→ **TASK TO COMPLETE**
Write out the records that follow exactly. Do not include pictures.

→ **DATA TO PROCESS**
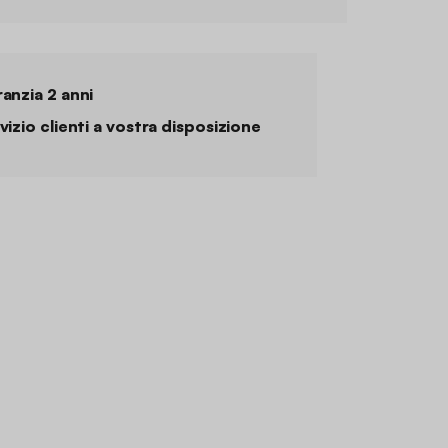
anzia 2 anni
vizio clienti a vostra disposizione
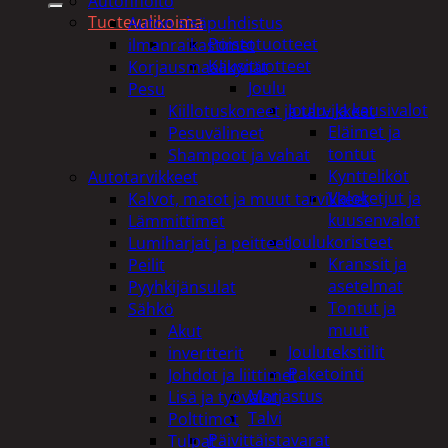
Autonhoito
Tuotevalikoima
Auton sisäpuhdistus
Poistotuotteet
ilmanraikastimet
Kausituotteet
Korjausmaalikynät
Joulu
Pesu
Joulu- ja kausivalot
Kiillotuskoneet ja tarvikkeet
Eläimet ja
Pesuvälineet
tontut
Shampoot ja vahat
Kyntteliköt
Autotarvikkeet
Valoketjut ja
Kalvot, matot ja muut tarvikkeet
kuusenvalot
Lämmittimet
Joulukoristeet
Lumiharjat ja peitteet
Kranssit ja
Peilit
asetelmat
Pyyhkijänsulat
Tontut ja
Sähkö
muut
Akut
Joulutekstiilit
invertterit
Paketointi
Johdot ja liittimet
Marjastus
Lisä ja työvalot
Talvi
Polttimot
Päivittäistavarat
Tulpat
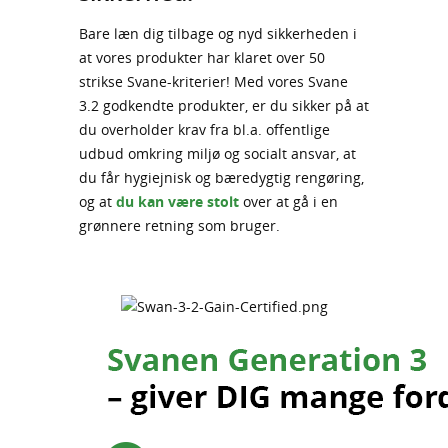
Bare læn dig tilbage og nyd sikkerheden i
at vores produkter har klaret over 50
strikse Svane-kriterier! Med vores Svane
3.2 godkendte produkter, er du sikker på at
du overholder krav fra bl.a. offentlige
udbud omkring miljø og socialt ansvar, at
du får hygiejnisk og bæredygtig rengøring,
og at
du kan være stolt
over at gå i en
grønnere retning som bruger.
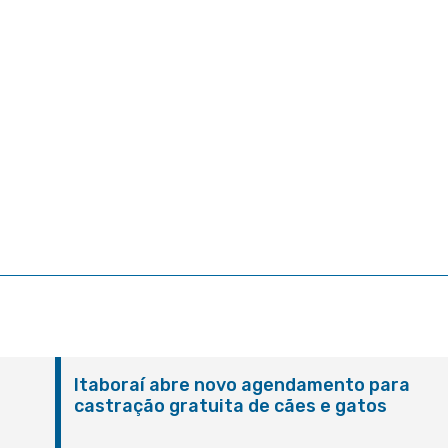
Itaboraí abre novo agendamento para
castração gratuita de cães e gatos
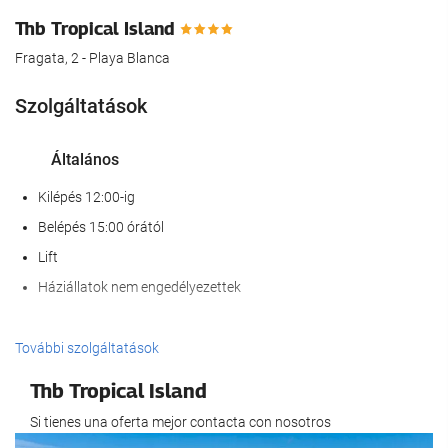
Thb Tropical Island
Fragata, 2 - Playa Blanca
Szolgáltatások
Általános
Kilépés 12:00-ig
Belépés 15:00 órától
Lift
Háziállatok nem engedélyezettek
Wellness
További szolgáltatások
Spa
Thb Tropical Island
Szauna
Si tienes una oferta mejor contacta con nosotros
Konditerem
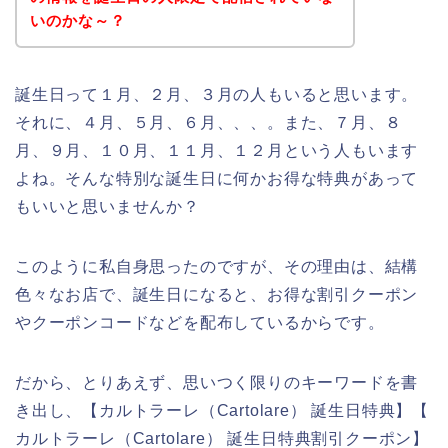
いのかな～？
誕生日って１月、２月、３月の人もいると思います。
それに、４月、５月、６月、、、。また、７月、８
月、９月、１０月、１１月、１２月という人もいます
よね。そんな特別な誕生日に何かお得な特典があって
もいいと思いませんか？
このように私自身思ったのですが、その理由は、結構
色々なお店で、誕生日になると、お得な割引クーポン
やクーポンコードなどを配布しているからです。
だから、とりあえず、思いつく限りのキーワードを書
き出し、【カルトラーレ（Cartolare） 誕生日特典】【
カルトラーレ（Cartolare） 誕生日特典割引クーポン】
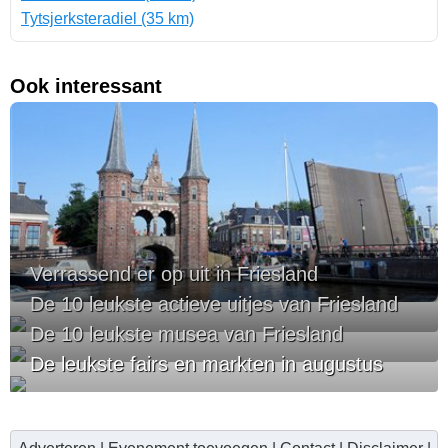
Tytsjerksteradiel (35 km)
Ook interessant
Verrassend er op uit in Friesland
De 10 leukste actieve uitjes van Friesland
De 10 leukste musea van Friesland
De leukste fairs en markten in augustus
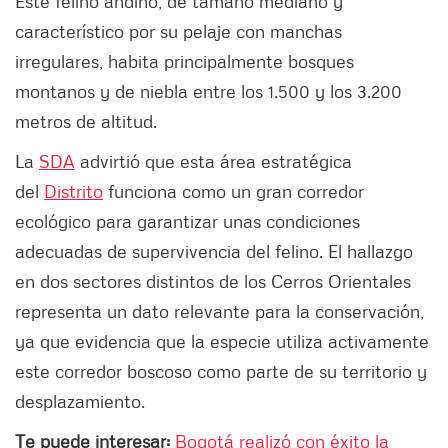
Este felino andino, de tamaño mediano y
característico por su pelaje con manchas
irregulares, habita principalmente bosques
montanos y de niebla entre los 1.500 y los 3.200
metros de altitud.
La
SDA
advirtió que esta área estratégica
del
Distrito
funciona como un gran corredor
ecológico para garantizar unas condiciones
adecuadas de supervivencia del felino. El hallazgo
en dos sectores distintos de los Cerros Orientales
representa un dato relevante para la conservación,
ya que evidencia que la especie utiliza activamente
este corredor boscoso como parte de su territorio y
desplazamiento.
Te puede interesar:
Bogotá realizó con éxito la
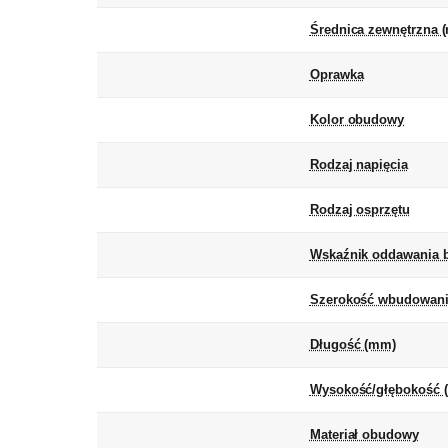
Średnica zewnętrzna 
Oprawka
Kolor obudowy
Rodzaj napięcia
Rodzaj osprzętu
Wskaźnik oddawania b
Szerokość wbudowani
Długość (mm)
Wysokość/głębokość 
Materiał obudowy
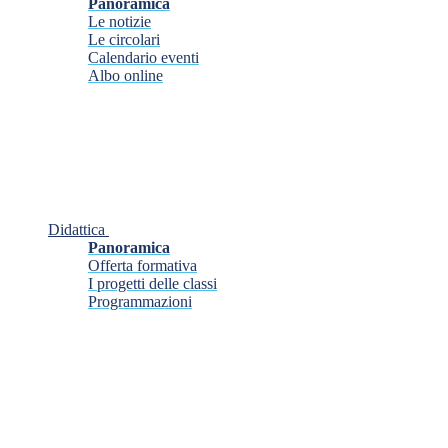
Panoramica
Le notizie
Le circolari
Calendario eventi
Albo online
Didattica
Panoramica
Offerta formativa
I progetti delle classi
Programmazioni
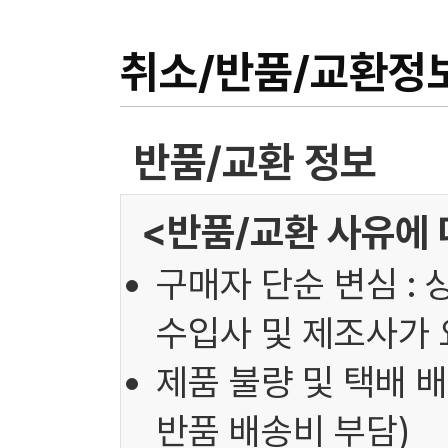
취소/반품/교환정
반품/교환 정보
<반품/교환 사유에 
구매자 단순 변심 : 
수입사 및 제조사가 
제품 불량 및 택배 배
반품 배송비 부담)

→ **YOUR SOLUTION**
anzia 2 anni
vizio clienti a vostra disposizione
Autonhoito
Tuotevalikoima
Auton sisäpuhdistus
Poistotuotteet
ilmanraikastimet
Kausituotteet
Korjausmaalikynät
Joulu
Pesu
Joulu- ja kausivalot
Kiillotuskoneet ja tarvikkeet
Eläimet ja
Pesuvälineet
tontut
Shampoot ja vahat
Kyntteliköt
Autotarvikkeet
Valoketjut ja
Kalvot, matot ja muut tarvikkeet
kuusenvalot
Lämmittimet
Joulukoristeet
Lumiharjat ja peitteet
Kranssit ja
Peilit
asetelmat
Pyyhkijänsulat
Tontut ja
Sähkö
muut
Akut
Joulutekstiilit
invertterit
Paketointi
Johdot ja liittimet
Marjastus
Lisä ja työvalot
Talvi
Polttimot
Päivittäistavarat
Tulpat
Bare læn dig tilbage og nyd sikkerheden i
at vores produkter har klaret over 50
strikse Svane-kriterier! Med vores Svane
3.2 godkendte produkter, er du sikker på at
du overholder krav fra bl.a. offentlige
udbud omkring miljø og socialt ansvar, at
du får hygiejnisk og bæredygtig rengøring,
og at
du kan være stolt
over at gå i en
grønnere retning som bruger.
Itaboraí abre novo agendamento para
castração gratuita de cães e gatos
Thb Tropical Island
Fragata, 2 - Playa Blanca
Szolgáltatások
Általános
Kilépés 12:00-ig
Belépés 15:00 órától
Lift
Háziállatok nem engedélyezettek
Wellness
További szolgáltatások
Spa
Thb Tropical Island
Szauna
Si tienes una oferta mejor contacta con nosotros
Konditerem
いのかな～？
誕生日って１月、２月、３月の人もいると思います。
それに、４月、５月、６月、、、。また、７月、８
月、９月、１０月、１１月、１２月という人もいます
よね。そんな特別な誕生日に何かお得な特典があって
もいいと思いませんか？
このように私自身思ったのですが、その理由は、結構
色々なお店で、誕生日になると、お得な割引クーポン
やクーポンコードなどを配布しているからです。
だから、とりあえず、思いつく限りのキーワードを書
き出し、【カルトラーレ（Cartolare） 誕生日特典】【
カルトラーレ（Cartolare） 誕生日特典割引クーポン】
Tytsjerksteradiel (35 km)
Ook interessant
Verrassend er op uit in Friesland
De 10 leukste actieve uitjes van Friesland
De 10 leukste musea van Friesland
De leukste fairs en markten in augustus
Este felino andino, de tamaño mediano y
característico por su pelaje con manchas
irregulares, habita principalmente bosques
montanos y de niebla entre los 1.500 y los 3.200
metros de altitud.
La
SDA
advirtió que esta área estratégica
del
Distrito
funciona como un gran corredor
ecológico para garantizar unas condiciones
adecuadas de supervivencia del felino. El hallazgo
en dos sectores distintos de los Cerros Orientales
representa un dato relevante para la conservación,
ya que evidencia que la especie utiliza activamente
este corredor boscoso como parte de su territorio y
desplazamiento.
Te puede interesar:
Bogotá realizó con éxito la
Średnica zewnętrzna 
Oprawka
Kolor obudowy
Rodzaj napięcia
Rodzaj osprzętu
Wskaźnik oddawania b
Szerokość wbudowani
Długość (mm)
Wysokość/głębokość 
Materiał obudowy
Panoramica
Le notizie
Le circolari
Calendario eventi
Albo online
Didattica
Panoramica
Offerta formativa
I progetti delle classi
Programmazioni
취소/반품/교환정
반품/교환 정보
<반품/교환 사유에 
구매자 단순 변심 : 
수입사 및 제조사가 
제품 불량 및 택배 배
반품 배송비 부담)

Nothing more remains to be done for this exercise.